### EXERCISE DESCRIPTION
Copy down every line of the data that follows exactly. Omit the pictures.
--- MATERIAL PROVIDED Enclosed Below ---
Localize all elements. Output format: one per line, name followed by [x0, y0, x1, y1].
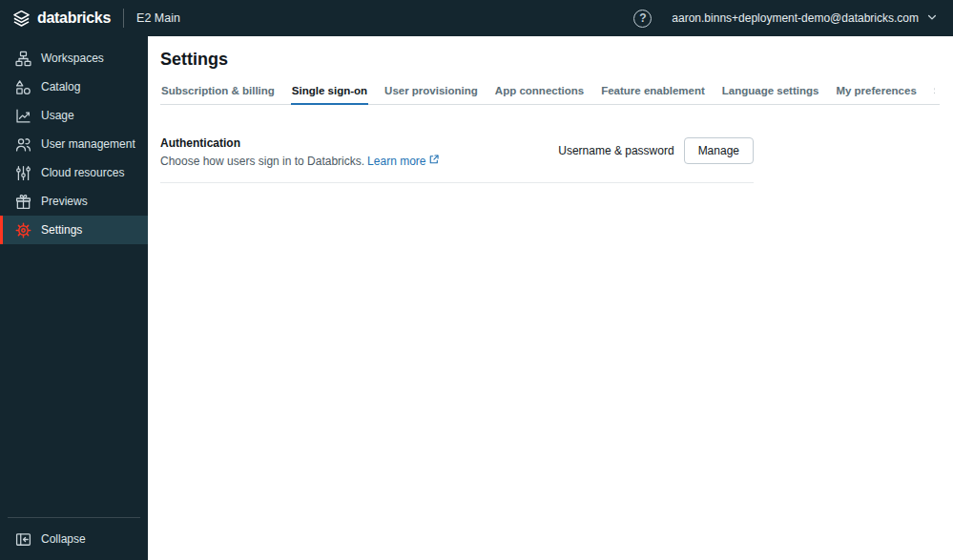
brand-wordmark: databricks: [37, 10, 111, 27]
sidebar-item-usage[interactable]: Usage: [0, 101, 148, 130]
sidebar-item-catalog[interactable]: Catalog: [0, 73, 148, 101]
authentication-heading: Authentication: [160, 136, 440, 150]
sidebar-footer: Collapse: [0, 517, 148, 553]
chevron-down-icon: [926, 10, 938, 27]
sidebar-item-cloud-resources[interactable]: Cloud resources: [0, 158, 148, 187]
collapse-label: Collapse: [41, 532, 86, 546]
sidebar-item-label: Cloud resources: [41, 166, 124, 179]
tab-single-sign-on[interactable]: Single sign-on: [291, 80, 368, 104]
authentication-description: Choose how users sign in to Databricks. …: [160, 154, 440, 168]
tab-my-preferences[interactable]: My preferences: [835, 80, 917, 104]
external-link-icon: [428, 154, 440, 168]
learn-more-label: Learn more: [367, 155, 425, 168]
sidebar-item-previews[interactable]: Previews: [0, 187, 148, 216]
page-title: Settings: [160, 50, 940, 70]
tab-app-connections[interactable]: App connections: [494, 80, 585, 104]
tab-feature-enablement[interactable]: Feature enablement: [600, 80, 706, 104]
environment-name: E2 Main: [136, 11, 180, 25]
usage-icon: [15, 108, 31, 124]
sidebar-item-label: Previews: [41, 195, 88, 208]
collapse-panel-icon: [15, 531, 31, 548]
sidebar-item-label: Catalog: [41, 80, 80, 93]
authentication-section: Authentication Choose how users sign in …: [160, 136, 754, 183]
topbar: databricks E2 Main ? aaron.binns+deploym…: [0, 0, 953, 36]
manage-button[interactable]: Manage: [684, 137, 754, 164]
authentication-info: Authentication Choose how users sign in …: [160, 136, 440, 168]
tab-subscription-billing[interactable]: Subscription & billing: [160, 80, 276, 104]
sidebar-item-settings[interactable]: Settings: [0, 216, 148, 244]
sidebar-item-workspaces[interactable]: Workspaces: [0, 44, 148, 73]
user-management-icon: [15, 136, 31, 153]
topbar-divider: [123, 9, 124, 28]
settings-tabs: Subscription & billing Single sign-on Us…: [160, 80, 940, 105]
account-menu[interactable]: aaron.binns+deployment-demo@databricks.c…: [672, 10, 938, 27]
sidebar-footer-divider: [8, 517, 140, 518]
user-email: aaron.binns+deployment-demo@databricks.c…: [672, 11, 919, 25]
databricks-account-console: databricks E2 Main ? aaron.binns+deploym…: [0, 0, 953, 560]
authentication-controls: Username & password Manage: [558, 137, 754, 164]
tab-user-provisioning[interactable]: User provisioning: [383, 80, 479, 104]
workspaces-icon: [15, 51, 31, 67]
settings-gear-icon: [15, 222, 31, 239]
authentication-current-value: Username & password: [558, 144, 673, 157]
previews-icon: [15, 194, 31, 210]
cloud-resources-icon: [15, 165, 31, 181]
sidebar-item-label: Usage: [41, 109, 74, 122]
catalog-icon: [15, 79, 31, 95]
databricks-logo[interactable]: databricks: [12, 10, 111, 28]
topbar-right: ? aaron.binns+deployment-demo@databricks…: [633, 10, 938, 28]
sidebar-item-label: Workspaces: [41, 52, 104, 65]
collapse-sidebar-button[interactable]: Collapse: [0, 525, 148, 553]
help-glyph: ?: [639, 11, 646, 25]
main-content: Settings Subscription & billing Single s…: [148, 36, 953, 560]
databricks-stacked-layers-icon: [12, 10, 31, 28]
sidebar: Workspaces Catalog: [0, 36, 148, 560]
tab-security-truncated[interactable]: Security a: [933, 80, 935, 104]
sidebar-item-label: Settings: [41, 223, 82, 237]
tab-language-settings[interactable]: Language settings: [721, 80, 820, 104]
learn-more-link[interactable]: Learn more: [367, 154, 440, 168]
sidebar-item-label: User management: [41, 137, 135, 151]
help-icon[interactable]: ?: [633, 10, 652, 28]
authentication-description-text: Choose how users sign in to Databricks.: [160, 155, 364, 168]
topbar-left: databricks E2 Main: [12, 9, 180, 28]
sidebar-item-user-management[interactable]: User management: [0, 130, 148, 158]
sidebar-nav: Workspaces Catalog: [0, 36, 148, 244]
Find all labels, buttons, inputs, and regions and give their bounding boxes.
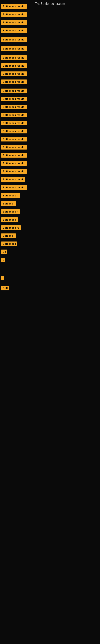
bottleneck-result-label: Bottleneck r <box>1 193 20 198</box>
bottleneck-result-label: Bottleneck r <box>1 209 20 214</box>
bottleneck-result-label: Bottleneck result <box>1 20 27 25</box>
bottleneck-result-label: Bottleneck result <box>1 145 27 150</box>
bottleneck-result-label: Bottleneck result <box>1 121 27 126</box>
bottleneck-result-label: Bottleneck result <box>1 88 27 93</box>
bottleneck-result-label: Bottleneck re <box>1 226 21 230</box>
bottleneck-result-label: Bottleneck result <box>1 28 27 33</box>
bottleneck-result-label: Bottleneck result <box>1 129 27 134</box>
bottleneck-result-label: Bottleneck result <box>1 177 25 182</box>
bottleneck-result-label: Bottleneck result <box>1 161 27 166</box>
bottleneck-result-label: Bottleneck result <box>1 37 27 42</box>
bottleneck-result-label: B <box>1 258 4 262</box>
bottleneck-result-label: Bo <box>1 250 7 254</box>
bottleneck-result-label: Bott <box>1 286 9 290</box>
bottleneck-result-label: Bottleneck result <box>1 64 27 68</box>
bottleneck-result-label: Bottlene <box>1 234 16 238</box>
bottleneck-result-label: Bottleneck result <box>1 185 27 190</box>
bottleneck-result-label: Bottlene <box>1 201 16 206</box>
bottleneck-result-label: Bottleneck result <box>1 105 27 109</box>
bottleneck-result-label: Bottleneck <box>1 217 18 222</box>
bottleneck-result-label: : <box>1 276 4 280</box>
bottleneck-result-label: Bottleneck result <box>1 72 27 76</box>
bottleneck-result-label: Bottleneck result <box>1 55 27 60</box>
bottleneck-result-label: Bottleneck result <box>1 46 27 51</box>
bottleneck-result-label: Bottleneck result <box>1 96 27 101</box>
bottleneck-result-label: Bottleneck result <box>1 169 27 174</box>
bottleneck-result-label: Bottleneck result <box>1 4 27 9</box>
bottleneck-result-label: Bottleneck result <box>1 80 27 84</box>
bottleneck-result-label: Bottleneck <box>1 242 17 246</box>
bottleneck-result-label: Bottleneck result <box>1 12 27 17</box>
bottleneck-result-label: Bottleneck result <box>1 153 27 158</box>
bottleneck-result-label: Bottleneck result <box>1 137 27 142</box>
bottleneck-result-label: Bottleneck result <box>1 113 27 117</box>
--- End of Enclosed MATERIAL PROVIDED ---
### ANSWER TO THIS EXERCISE
Localize all elements. Output format: one per line, name followed by [x0, y0, x1, y1].
brand-wordmark: databricks: [37, 10, 111, 27]
sidebar-item-usage[interactable]: Usage: [0, 101, 148, 130]
sidebar-item-catalog[interactable]: Catalog: [0, 73, 148, 101]
authentication-heading: Authentication: [160, 136, 440, 150]
sidebar-footer: Collapse: [0, 517, 148, 553]
chevron-down-icon: [926, 10, 938, 27]
sidebar-item-cloud-resources[interactable]: Cloud resources: [0, 158, 148, 187]
collapse-label: Collapse: [41, 532, 86, 546]
sidebar-item-label: Cloud resources: [41, 166, 124, 179]
tab-single-sign-on[interactable]: Single sign-on: [291, 80, 368, 104]
authentication-description: Choose how users sign in to Databricks. …: [160, 154, 440, 168]
tab-my-preferences[interactable]: My preferences: [835, 80, 917, 104]
external-link-icon: [428, 154, 440, 168]
learn-more-label: Learn more: [367, 155, 425, 168]
sidebar-item-previews[interactable]: Previews: [0, 187, 148, 216]
page-title: Settings: [160, 50, 940, 70]
tab-app-connections[interactable]: App connections: [494, 80, 585, 104]
tab-feature-enablement[interactable]: Feature enablement: [600, 80, 706, 104]
environment-name: E2 Main: [136, 11, 180, 25]
usage-icon: [15, 108, 31, 124]
sidebar-item-label: Previews: [41, 195, 88, 208]
collapse-panel-icon: [15, 531, 31, 548]
sidebar-item-label: Catalog: [41, 80, 80, 93]
authentication-section: Authentication Choose how users sign in …: [160, 136, 754, 183]
topbar: databricks E2 Main ? aaron.binns+deploym…: [0, 0, 953, 36]
manage-button[interactable]: Manage: [684, 137, 754, 164]
authentication-info: Authentication Choose how users sign in …: [160, 136, 440, 168]
tab-subscription-billing[interactable]: Subscription & billing: [160, 80, 276, 104]
sidebar-item-settings[interactable]: Settings: [0, 216, 148, 244]
sidebar-item-workspaces[interactable]: Workspaces: [0, 44, 148, 73]
user-management-icon: [15, 136, 31, 153]
topbar-divider: [123, 9, 124, 28]
settings-tabs: Subscription & billing Single sign-on Us…: [160, 80, 940, 105]
account-menu[interactable]: aaron.binns+deployment-demo@databricks.c…: [672, 10, 938, 27]
sidebar-footer-divider: [8, 517, 140, 518]
user-email: aaron.binns+deployment-demo@databricks.c…: [672, 11, 919, 25]
databricks-account-console: databricks E2 Main ? aaron.binns+deploym…: [0, 0, 953, 560]
authentication-controls: Username & password Manage: [558, 137, 754, 164]
tab-user-provisioning[interactable]: User provisioning: [383, 80, 479, 104]
workspaces-icon: [15, 51, 31, 67]
settings-gear-icon: [15, 222, 31, 239]
authentication-current-value: Username & password: [558, 144, 673, 157]
previews-icon: [15, 194, 31, 210]
cloud-resources-icon: [15, 165, 31, 181]
sidebar-item-label: Usage: [41, 109, 74, 122]
catalog-icon: [15, 79, 31, 95]
databricks-logo[interactable]: databricks: [12, 10, 111, 28]
topbar-right: ? aaron.binns+deployment-demo@databricks…: [633, 10, 938, 28]
sidebar-item-label: Workspaces: [41, 52, 104, 65]
collapse-sidebar-button[interactable]: Collapse: [0, 525, 148, 553]
help-glyph: ?: [639, 11, 646, 25]
main-content: Settings Subscription & billing Single s…: [148, 36, 953, 560]
databricks-stacked-layers-icon: [12, 10, 31, 28]
sidebar: Workspaces Catalog: [0, 36, 148, 560]
tab-security-truncated[interactable]: Security a: [933, 80, 935, 104]
sidebar-item-label: Settings: [41, 223, 82, 237]
tab-language-settings[interactable]: Language settings: [721, 80, 820, 104]
learn-more-link[interactable]: Learn more: [367, 154, 440, 168]
sidebar-item-label: User management: [41, 137, 135, 151]
help-icon[interactable]: ?: [633, 10, 652, 28]
authentication-description-text: Choose how users sign in to Databricks.: [160, 155, 364, 168]
topbar-left: databricks E2 Main: [12, 9, 180, 28]
sidebar-item-user-management[interactable]: User management: [0, 130, 148, 158]
sidebar-nav: Workspaces Catalog: [0, 36, 148, 244]
Find all labels, buttons, inputs, and regions and give their bounding boxes.
bottleneck-result-label: Bottleneck r <box>1 193 20 198</box>
bottleneck-result-label: Bottleneck r <box>1 209 20 214</box>
bottleneck-result-label: Bottleneck result <box>1 20 27 25</box>
bottleneck-result-label: Bottleneck result <box>1 145 27 150</box>
bottleneck-result-label: Bottleneck result <box>1 121 27 126</box>
bottleneck-result-label: Bottleneck result <box>1 88 27 93</box>
bottleneck-result-label: Bottleneck re <box>1 226 21 230</box>
bottleneck-result-label: Bottleneck result <box>1 28 27 33</box>
bottleneck-result-label: Bottleneck result <box>1 129 27 134</box>
bottleneck-result-label: Bottleneck result <box>1 177 25 182</box>
bottleneck-result-label: Bottleneck result <box>1 161 27 166</box>
bottleneck-result-label: Bottleneck result <box>1 37 27 42</box>
bottleneck-result-label: B <box>1 258 4 262</box>
bottleneck-result-label: Bo <box>1 250 7 254</box>
bottleneck-result-label: Bott <box>1 286 9 290</box>
bottleneck-result-label: Bottleneck result <box>1 64 27 68</box>
bottleneck-result-label: Bottlene <box>1 234 16 238</box>
bottleneck-result-label: Bottleneck result <box>1 185 27 190</box>
bottleneck-result-label: Bottlene <box>1 201 16 206</box>
bottleneck-result-label: Bottleneck result <box>1 105 27 109</box>
bottleneck-result-label: Bottleneck <box>1 217 18 222</box>
bottleneck-result-label: : <box>1 276 4 280</box>
bottleneck-result-label: Bottleneck result <box>1 72 27 76</box>
bottleneck-result-label: Bottleneck result <box>1 55 27 60</box>
bottleneck-result-label: Bottleneck result <box>1 46 27 51</box>
bottleneck-result-label: Bottleneck result <box>1 96 27 101</box>
bottleneck-result-label: Bottleneck result <box>1 169 27 174</box>
bottleneck-result-label: Bottleneck result <box>1 4 27 9</box>
bottleneck-result-label: Bottleneck result <box>1 80 27 84</box>
bottleneck-result-label: Bottleneck <box>1 242 17 246</box>
bottleneck-result-label: Bottleneck result <box>1 12 27 17</box>
bottleneck-result-label: Bottleneck result <box>1 153 27 158</box>
bottleneck-result-label: Bottleneck result <box>1 137 27 142</box>
bottleneck-result-label: Bottleneck result <box>1 113 27 117</box>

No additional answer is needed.